The numbers are from numeric-extractor measurements in the decision-gate results files at the commits where each corpus was scored. Commits are cited at the bottom of this brief.

Where v3.1 is the right tool

Hallucination-sensitive use cases on prose content. Legal, literary, journalism - any domain where a fact stated in reconstruction needs to actually be in the source. The fragment-style packet format constrains the receiver's reconstruction to the narrow context of each packet; the receiver hallucinates fewer adjacent facts than it would when assembling prose from a looser keyword-signature representation.
Cross-domain content without a specialized module. v3.1 handles financial, construction, narrative, and mixed-genre content with the same packet grammar. No router, no per-domain vocabulary - one compressor, one contract.
Single-producer to many-consumer topologies. Where the producer does not know the consumer's domain priors, v3.1's generic structure maximizes decompressibility across the long tail of consumer models.
Backward-compatible integration. v3 parsers still parse v3.1 output; unknown conventions are safely ignored.

Known limitations

Token inflation on structured technical content. On the construction 58K corpus, v3.1 produces more tokens (16,076) than the source (14,782). v3.1's generic fields do not capture domain-specific units, dimensions, or code references in recoverable form. For construction, regulatory, or other heavy-structure domains, a domain-matched compressor is more efficient.
Recall ceiling on home-turf corpora. Where a receiving LLM has priors for a specific domain, v3.1's fragment-style fields recover fewer facts than a structured-domain compressor. This is the recall-precision tradeoff; see the measured numbers above.
CloudKitchen-tuned secondary scorer. The original fidelity_score.py weighted F formula used hand-curated CloudKitchen keyword lists and is not portable across corpora. The primary scorer (measure_fidelity with independent regex extractor) is corpus-agnostic and is the authoritative signal.

How to use

curl -X POST https://compress.axlprotocol.org/api/v1/compress-text \
  -H 'Content-Type: application/json' \
  -d '{"text": "<your prose here>"}'

Response: {compressed, metrics, packets}.

compressed - the serialized packet stream
packets - the same, as a list of strings
metrics.ratio - character ratio (authoritative)
metrics.packets_count - packet count (authoritative)

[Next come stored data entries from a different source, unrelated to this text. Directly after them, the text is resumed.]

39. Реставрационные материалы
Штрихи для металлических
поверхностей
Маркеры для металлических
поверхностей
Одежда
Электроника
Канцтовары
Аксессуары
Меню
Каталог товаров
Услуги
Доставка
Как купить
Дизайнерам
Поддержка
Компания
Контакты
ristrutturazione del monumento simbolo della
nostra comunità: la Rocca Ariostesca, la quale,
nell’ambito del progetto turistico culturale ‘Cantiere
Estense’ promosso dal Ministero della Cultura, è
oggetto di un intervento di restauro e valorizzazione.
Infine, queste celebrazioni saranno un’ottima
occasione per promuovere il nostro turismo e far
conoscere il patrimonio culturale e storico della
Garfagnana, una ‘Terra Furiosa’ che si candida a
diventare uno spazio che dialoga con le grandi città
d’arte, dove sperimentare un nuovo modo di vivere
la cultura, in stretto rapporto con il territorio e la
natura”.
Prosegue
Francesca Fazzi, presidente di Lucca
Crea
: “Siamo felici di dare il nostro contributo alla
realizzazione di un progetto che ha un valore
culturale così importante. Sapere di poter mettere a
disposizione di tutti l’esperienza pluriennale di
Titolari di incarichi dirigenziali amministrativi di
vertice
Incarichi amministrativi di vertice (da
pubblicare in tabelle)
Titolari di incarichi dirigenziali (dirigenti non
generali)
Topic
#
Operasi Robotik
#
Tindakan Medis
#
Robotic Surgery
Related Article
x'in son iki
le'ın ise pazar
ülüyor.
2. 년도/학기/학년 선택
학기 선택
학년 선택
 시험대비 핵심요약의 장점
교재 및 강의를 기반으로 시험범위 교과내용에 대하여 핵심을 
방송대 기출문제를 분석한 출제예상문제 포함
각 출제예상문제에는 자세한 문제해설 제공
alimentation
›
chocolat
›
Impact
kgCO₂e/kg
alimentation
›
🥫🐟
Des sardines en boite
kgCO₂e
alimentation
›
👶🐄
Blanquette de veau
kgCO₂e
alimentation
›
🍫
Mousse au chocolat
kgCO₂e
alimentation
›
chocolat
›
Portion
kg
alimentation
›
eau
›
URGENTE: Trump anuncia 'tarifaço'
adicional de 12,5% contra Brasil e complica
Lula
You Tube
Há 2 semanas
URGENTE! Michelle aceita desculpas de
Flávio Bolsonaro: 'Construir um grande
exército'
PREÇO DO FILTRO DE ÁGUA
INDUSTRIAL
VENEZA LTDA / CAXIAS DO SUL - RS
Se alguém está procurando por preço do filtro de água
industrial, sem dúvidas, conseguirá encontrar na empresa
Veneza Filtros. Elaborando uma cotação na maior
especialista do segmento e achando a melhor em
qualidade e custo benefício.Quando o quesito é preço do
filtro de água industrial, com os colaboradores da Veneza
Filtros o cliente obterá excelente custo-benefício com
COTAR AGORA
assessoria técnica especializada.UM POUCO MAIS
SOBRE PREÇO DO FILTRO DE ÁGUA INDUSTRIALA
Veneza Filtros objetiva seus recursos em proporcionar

Do not use metrics.input_tokens_est, metrics.output_tokens_est, or metrics.tokens_saved_pct. These are server-side estimates derived from character ratios, and they overstate token savings by approximately 2.3x on typical content (the server reports 65.5% savings where the real tiktoken measurement is 28.6%). This is a known server-side issue documented at benchmarks/production_baseline.md and scheduled for a future production update. For authoritative token counts, encode the input and output strings with tiktoken(cl100k_base) directly; every token-based claim in this brief uses that method.

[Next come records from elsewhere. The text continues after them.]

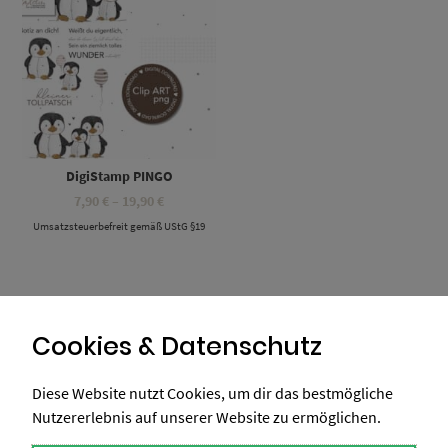
DigiStamp PINGO
Preisspanne:
7,90
€
–
19,90
€
7,90 €
Umsatzsteuerbefreit gemäß UStG §19
bis
19,90 €
Cookies & Datenschutz
Diese Website nutzt Cookies, um dir das bestmögliche
Nutzererlebnis auf unserer Website zu ermöglichen.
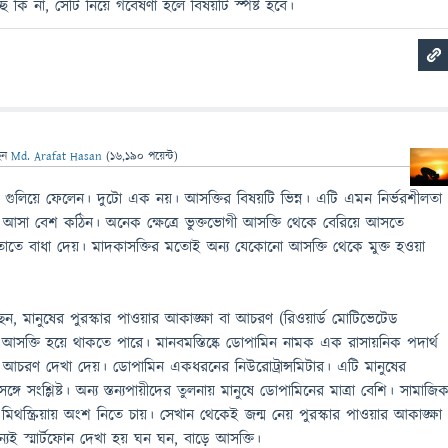
্ছে কি না, সেটি নিয়ে গবেষণা হলে বিষয়টি স্পষ্ট হবে।
েন
Md. Arafat Hasan
(
16,190
পয়েন্ট)
গুলিয়ে ফেলেন। দুটো এক নয়। আসক্তির বিষয়টি ভিন্ন। এটি এমন নির্ভরশীলতা
 আসা বেশ কঠিন। অনেক ক্ষেত্রে ভুক্তভোগী আসক্তি থেকে বেরিয়ে আসতে
াতে বাধা দেয়। মাদকাসক্তির মতোই অন্য যেকোনো আসক্তি থেকে মুক্ত হওয়া
, মানুষের পুরস্কার পাওয়ার আকাঙ্ক্ষা বা আচরণ (রিওয়ার্ড মোটিভেটেড
ে আসক্তি হয়ে থাকতে পারে। মানবমস্তিষ্কে ডোপামিন নামক এক রাসায়নিক পদার্থ
আচরণ দেখা দেয়। ডোপামিন একধরনের নিউরোট্রান্সমিটার। এটি মানুষের
সঙ্গে সংশ্লিষ্ট। অন্য স্তন্যপায়ীদের তুলনায় মানুষে ডোপামিনের মাত্রা বেশি। সামাজি
মিথস্ক্রিয়ায় অংশ নিতে চায়। সেখান থেকেই জন্ম নেয় পুরস্কার পাওয়ার আকাঙ্ক্ষা
ই স্মার্টফোন দেখা হয় ঘন ঘন, বাড়ে আসক্তি।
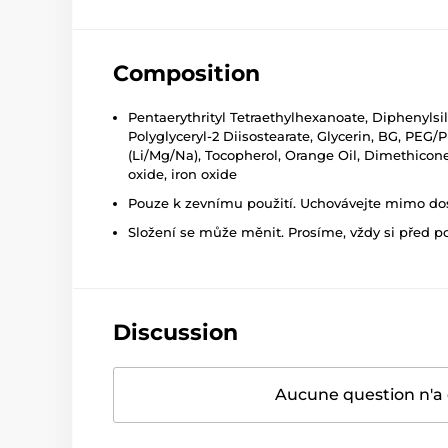
Composition
Pentaerythrityl Tetraethylhexanoate, Diphenylsi
Polyglyceryl-2 Diisostearate, Glycerin, BG, PEG
(Li/Mg/Na), Tocopherol, Orange Oil, Dimethicone
oxide, iron oxide
Pouze k zevnímu použití. Uchovávejte mimo dosa
Složení se může měnit. Prosíme, vždy si před p
Discussion
Aucune question n'a 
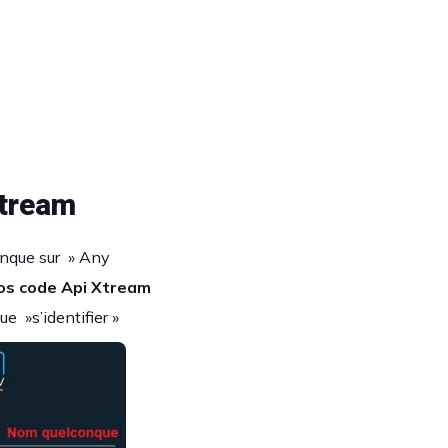
Xtream
nque sur » Any
vos code Api Xtream
ue »s’identifier »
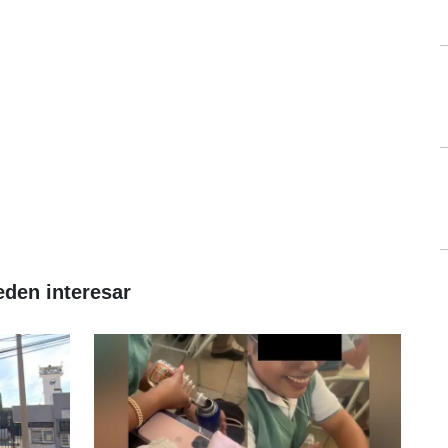
eden interesar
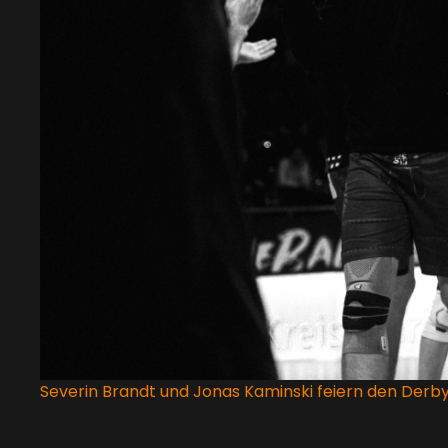
Severin Brandt und Jonas Kaminski feiern den Derby E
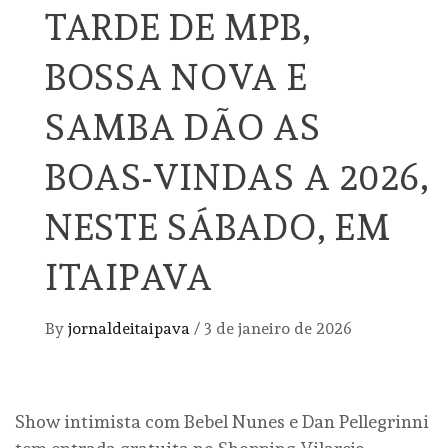
TARDE DE MPB,
BOSSA NOVA E
SAMBA DÃO AS
BOAS-VINDAS A 2026,
NESTE SÁBADO, EM
ITAIPAVA
By
jornaldeitaipava
/
3 de janeiro de 2026
Show intimista com Bebel Nunes e Dan Pellegrinni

For the full v3.1 specification including grammar and operation-code taxonomy, see spec/v3.1-data-anchoring.md in the research repository.

Evidence links

Spec: commit 8fc20c0 (tightens data-anchoring claims and provenance rule)
Production baseline measurement: benchmarks/production_baseline.md
Cold-read decision gate, corpus #1: benchmarks/cold_read/RESULTS.md
Cold-read decision gate, corpus #2: benchmarks/cold_read_corpus2/RESULTS.md
Cold-read decision gate, corpus #3: benchmarks/cold_read_corpus3/RESULTS_precision_pass.md

All cold-read kits are self-contained: source corpus, compressed candidates, model reconstructions, scorer, metadata with SHA256 hashes and generator-commit provenance. Every number in this brief is reproducible from a clean clone of the research repository.